Staff AI Development Engineer (Enterprise AI Ecosystem)

About the job

As a Staff AI Development Engineer, you will be a lead architect in the design and implementation of our proprietary internal AI framework. You will move beyond simple "prompt engineering" to build robust, stateful, and cyclic multi-agent systems using LangGraph and LangChain. This is a high-impact software engineering role. You will not rely on rigid, off-the-shelf agent frameworks (like AutoGen or CrewAI). Instead, you will use low-level primitives to architect custom control flows, enabling LLMs to reason, plan, and execute complex tasks across Qualcomm’s massive engineering data landscape. You will define how agents maintain state, handle interrupts, and interact with internal APIs, setting the standard for AI application development across the company.

Responsibilities

1. Advanced Agentic Architecture

Custom Workflow Design: Architect and implement complex, cyclic AI workflows using LangGraph. Design state machines that enable agents to plan, execute, reflect, and retry tasks autonomously.

State Management: Engineer robust persistence layers (checkpointers) to manage long-running agent conversations, enabling "human-in-the-loop" interactions where users can guide or correct agent behavior mid-flight.

Multi-Agent Orchestration: Build custom orchestration layers where specialized agents (e.g., "Code Reviewer," "Doc Searcher," "Test Generator") collaborate via defined graph edges and conditional routing logic.

2.Framework & Tool Development

Internal SDK Evolution: Contribute core features to Qualcomm’s internal Python AI SDK, simplifying how other teams consume LLMs, embeddings, and vector stores.

Tool Abstraction: Develop standardized interfaces (based on LangChain tools) that allow agents to securely interact with enterprise systems (Jira, GitLab, SQL Databases, Proprietary APIs).

Graph-Based RAG: Go beyond simple semantic search by implementing GraphRAG and advanced retrieval strategies. Build pipelines that combine vector search with knowledge graph traversals to answer complex engineering queries.

3.Production Engineering & Scalability

Asynchronous Python: Write high-performance, non-blocking Python code using asyncio to handle concurrent agent execution and high-throughput token streaming.

API Design: Expose agent workflows via FastAPI microservices, ensuring strict typing (Pydantic), validation, and comprehensive open-api documentation.

Evaluation & Observability: Design "LLM-as-a-Judge" evaluation pipelines to measure the efficacy of custom agent graphs. Implement tracing (e.g., LangSmith or internal equivalents) to debug complex chains of thought.

4.Technical Leadership

Pattern Definition: Define and document design patterns for agentic AI (e.g., Plan-and-Solve, ReAct, Map-Reduce) for the wider engineering organization.

Mentorship: Serve as a technical mentor to Senior and Junior engineers, conducting rigorous code reviews and driving best practices in Python software design and AI safety.

Qualifications

Minimum

• Bachelor's degree in Engineering, Information Systems, Computer Science, or related field and 4+ years of Software Engineering or related work experience.
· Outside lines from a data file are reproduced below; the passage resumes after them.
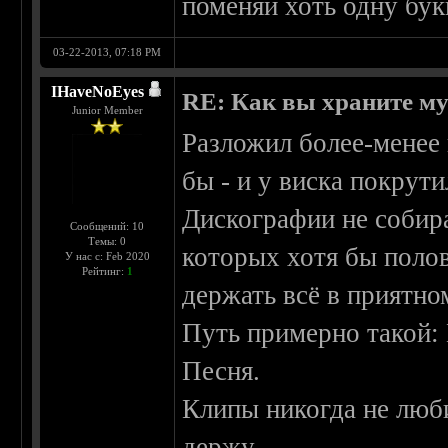
поменяй хоть одну бук
03-22-2013, 07:18 PM
IHaveNoEyes
RE: Как вы храните м
Junior Member
Разложил более-менее
бы - и у виска покрути
Дискографии не собир
Сообщений: 10
Темы: 0
которых хотя бы поло
У нас с: Feb 2020
Рейтинг:
1
держать всё в приятном
Путь примерно такой: 
Песня.
Клипы никогда не люби
держу.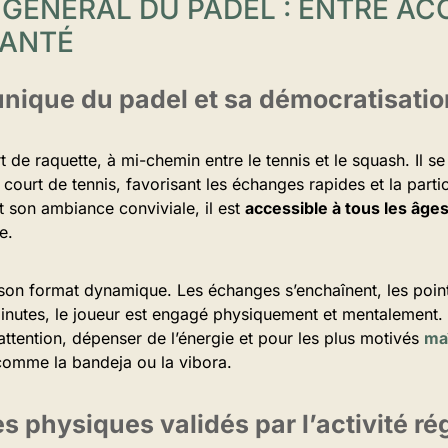
 GÉNÉRAL DU PADEL : ENTRE ACC
SANTÉ
unique du padel et sa démocratisatio
t de raquette, à mi-chemin entre le tennis et le squash. Il se
n court de tennis, favorisant les échanges rapides et la part
t son ambiance conviviale, il est
accessible à tous les âge
e.
son format dynamique. Les échanges s’enchaînent, les point
inutes, le joueur est engagé physiquement et mentalement.
’attention, dépenser de l’énergie et pour les plus motivés
ma
omme la bandeja ou la vibora.
s physiques validés par l’activité ré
Master's degree in Engineering, Information Systems, Computer Science, or related field and 3+ years of Software Engineering or related work experience.

PhD in Engineering, Information Systems, Computer Science, or related field and 2+ years of Software Engineering or related work experience.
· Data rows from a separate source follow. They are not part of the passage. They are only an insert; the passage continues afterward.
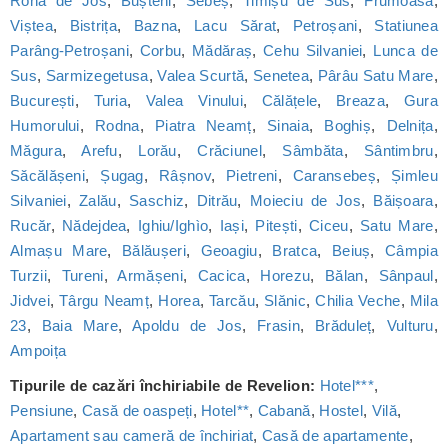
Rona de Jos
,
Bușteni
,
Sebeș
,
Timișu de Sus
,
Frumoasa
,
Viștea
,
Bistrița
,
Bazna
,
Lacu Sărat
,
Petroșani
,
Statiunea
Parâng-Petroșani
,
Corbu
,
Mădăraș
,
Cehu Silvaniei
,
Lunca de
Sus
,
Sarmizegetusa
,
Valea Scurtă
,
Senetea
,
Pârâu Satu Mare
,
București
,
Turia
,
Valea Vinului
,
Călățele
,
Breaza
,
Gura
Humorului
,
Rodna
,
Piatra Neamț
,
Sinaia
,
Boghiș
,
Delnița
,
Măgura
,
Arefu
,
Lorău
,
Crăciunel
,
Sâmbăta
,
Sântimbru
,
Săcălășeni
,
Șugag
,
Râșnov
,
Pietreni
,
Caransebeș
,
Șimleu
Silvaniei
,
Zalău
,
Saschiz
,
Ditrău
,
Moieciu de Jos
,
Băișoara
,
Rucăr
,
Nădejdea
,
Ighiu/Ighìo
,
Iași
,
Pitești
,
Ciceu
,
Satu Mare
,
Almașu Mare
,
Bălăușeri
,
Geoagiu
,
Bratca
,
Beiuș
,
Câmpia
Turzii
,
Tureni
,
Armășeni
,
Cacica
,
Horezu
,
Bălan
,
Sânpaul
,
Jidvei
,
Târgu Neamț
,
Horea
,
Tarcău
,
Slănic
,
Chilia Veche
,
Mila
23
,
Baia Mare
,
Apoldu de Jos
,
Frasin
,
Brăduleț
,
Vulturu
,
Ampoița
Tipurile de cazări închiriabile de Revelion:
Hotel***
,
Pensiune
,
Casă de oaspeți
,
Hotel**
,
Cabană
,
Hostel
,
Vilă
,
Apartament sau cameră de închiriat
,
Casă de apartamente
,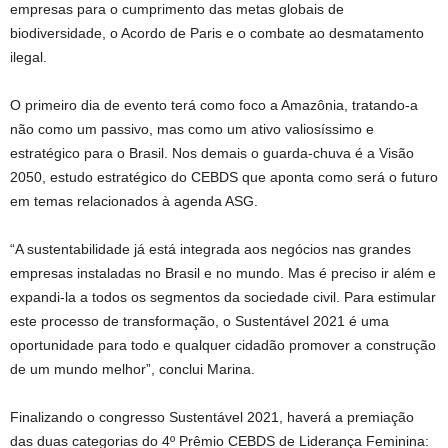
empresas para o cumprimento das metas globais de
biodiversidade, o Acordo de Paris e o combate ao desmatamento
ilegal.
O primeiro dia de evento terá como foco a Amazônia, tratando-a
não como um passivo, mas como um ativo valiosíssimo e
estratégico para o Brasil. Nos demais o guarda-chuva é a Visão
2050, estudo estratégico do CEBDS que aponta como será o futuro
em temas relacionados à agenda ASG.
“A sustentabilidade já está integrada aos negócios nas grandes
empresas instaladas no Brasil e no mundo. Mas é preciso ir além e
expandi-la a todos os segmentos da sociedade civil. Para estimular
este processo de transformação, o Sustentável 2021 é uma
oportunidade para todo e qualquer cidadão promover a construção
de um mundo melhor”, conclui Marina.
Finalizando o congresso Sustentável 2021, haverá a premiação
das duas categorias do 4º Prêmio CEBDS de Liderança Feminina: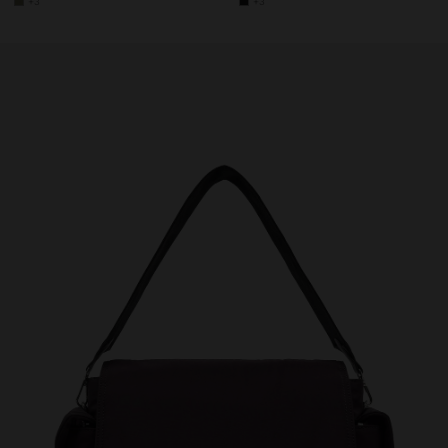
+3
+3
• 2+ years of work experience with Programming Language such as C, C++, Java, Python, etc.

Preferred

Master’s or PhD in Computer Science or Artificial Intelligence.

Advanced RAG: Experience implementing Hybrid Search (Keyword + Semantic), Re-ranking (Cross-Encoders), or Parent-Child document retrieval strategies.
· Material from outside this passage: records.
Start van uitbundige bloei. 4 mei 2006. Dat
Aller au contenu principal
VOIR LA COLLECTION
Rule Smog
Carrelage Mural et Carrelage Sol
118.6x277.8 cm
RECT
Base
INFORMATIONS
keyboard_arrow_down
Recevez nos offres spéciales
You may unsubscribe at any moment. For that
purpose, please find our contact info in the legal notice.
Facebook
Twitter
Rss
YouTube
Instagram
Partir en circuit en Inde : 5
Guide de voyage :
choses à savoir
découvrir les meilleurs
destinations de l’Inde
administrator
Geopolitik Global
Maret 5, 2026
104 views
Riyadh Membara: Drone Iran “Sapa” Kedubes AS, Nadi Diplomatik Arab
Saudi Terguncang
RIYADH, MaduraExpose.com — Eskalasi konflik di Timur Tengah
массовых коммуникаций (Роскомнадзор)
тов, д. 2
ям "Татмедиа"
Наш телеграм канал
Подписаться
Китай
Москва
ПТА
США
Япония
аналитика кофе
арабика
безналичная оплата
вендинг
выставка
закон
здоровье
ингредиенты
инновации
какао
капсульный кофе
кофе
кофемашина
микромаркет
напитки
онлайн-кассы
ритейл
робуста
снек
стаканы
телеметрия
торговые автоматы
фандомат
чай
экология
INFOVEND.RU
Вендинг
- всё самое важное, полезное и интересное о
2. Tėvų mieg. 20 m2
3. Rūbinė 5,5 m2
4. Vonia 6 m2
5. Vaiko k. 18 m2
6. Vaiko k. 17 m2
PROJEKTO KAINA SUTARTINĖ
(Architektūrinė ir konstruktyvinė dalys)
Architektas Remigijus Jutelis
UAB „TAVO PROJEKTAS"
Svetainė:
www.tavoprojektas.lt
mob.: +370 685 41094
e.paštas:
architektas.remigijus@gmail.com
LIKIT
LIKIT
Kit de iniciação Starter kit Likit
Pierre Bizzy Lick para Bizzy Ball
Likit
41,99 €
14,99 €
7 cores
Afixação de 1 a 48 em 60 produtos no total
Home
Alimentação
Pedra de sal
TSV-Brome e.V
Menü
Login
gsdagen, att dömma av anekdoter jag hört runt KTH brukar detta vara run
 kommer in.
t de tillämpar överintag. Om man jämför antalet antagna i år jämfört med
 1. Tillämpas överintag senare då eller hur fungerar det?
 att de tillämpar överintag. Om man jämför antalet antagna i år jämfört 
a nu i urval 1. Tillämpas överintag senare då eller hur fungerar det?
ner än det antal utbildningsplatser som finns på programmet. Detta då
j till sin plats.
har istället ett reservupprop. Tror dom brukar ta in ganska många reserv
Graph Theory: Academic or practical understanding of graph theory, finite state machines (FSM), and their application to AI control flow.

Database Expertise: Hands-on experience with Vector Databases (Milvus, Qdrant, Chroma) and Graph Databases (Neo4j).

DevOps/MLOps: Familiarity with Docker, Kubernetes, and CI/CD pipelines for deploying AI applications.

Evaluation Frameworks: Experience with frameworks like Ragas or DeepEval for quantifying RAG and Agent performance.